Extracting Components
fixef(lme_slope)(Intercept) Time
2.34455104 -0.08610951
ranef(lme_slope) %>% head() (Intercept) Time
6 -0.28299469 -0.003401271
7 -0.03098570 -0.003509436
8 -0.16352045 0.003902133
11 -0.19354278 -0.009380070
3 0.02347947 -0.007907807
2 0.01271365 -0.014743417
VarCorr(lme_slope)Subject = pdLogChol(Time)
Variance StdDev Corr
(Intercept) 0.0384246349 0.19602203 (Intr)
Time 0.0002107216 0.01451625 -0.017
Residual 0.0029055459 0.05390312
These quantify:
- Population structure
- Subject deviations
- Variance components
Strategies
- Begin with visualization of subject-level trajectories.
- Fit pooled model for comparison.
- Fit random intercept model.
- Fit random intercept + slope model.
- Compare visually and statistically.
- Always examine diagnostics before drawing conclusions.
Common Mistakes
- Treating mixed-effects models as “just pooled regression with extra parameters”
- Confusing fixed effects with random effects
- Interpreting subject-specific predictions as population predictions
- Ignoring variability in slopes across subjects
- Assuming repeated measures are independent
- Trusting model output without checking diagnostics
- Forgetting that random effects can be correlated
- Focusing only on fit statistics instead of biological interpretation
Practice Problems
- Compare AIC of pooled and mixed models.

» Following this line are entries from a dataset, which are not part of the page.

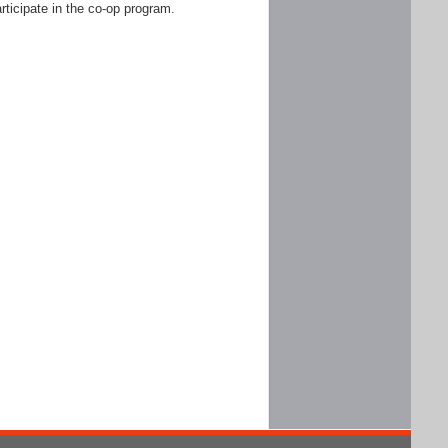
rticipate in the co-op program.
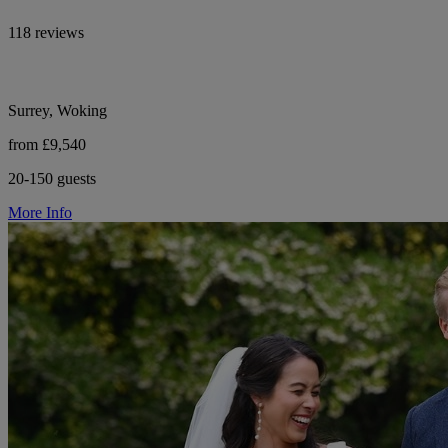
118 reviews
Surrey, Woking
from £9,540
20-150 guests
More Info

- Interpret random slope variance in PK terms.
- Explain shrinkage using the faceted plots.
- Identify one assumption diagnostics are checking.
Problem 1
AIC(lm_pooled)[1] 17.9586
AIC(lme_slope)[1] -71.93471
Problem 2
Random slope variance represents between-subject elimination variability.
Problem 3
Subject-specific curves are pulled toward the population mean when data are limited.
Problem 4
Normality and homoscedasticity of residuals; normality of random effects.
Summary
- Mixed-effects models model hierarchical PK data appropriately.
- Fixed effects represent population-average elimination.
- Random effects quantify biological variability.
- Conditional and marginal predictions differ fundamentally.
- Diagnostics are essential for responsible modeling.
- Always compare pooled and hierarchical fits.
- Use faceting to understand variability.
- Check both residual and random-effect assumptions.
- Interpret parameters biologically before statistically.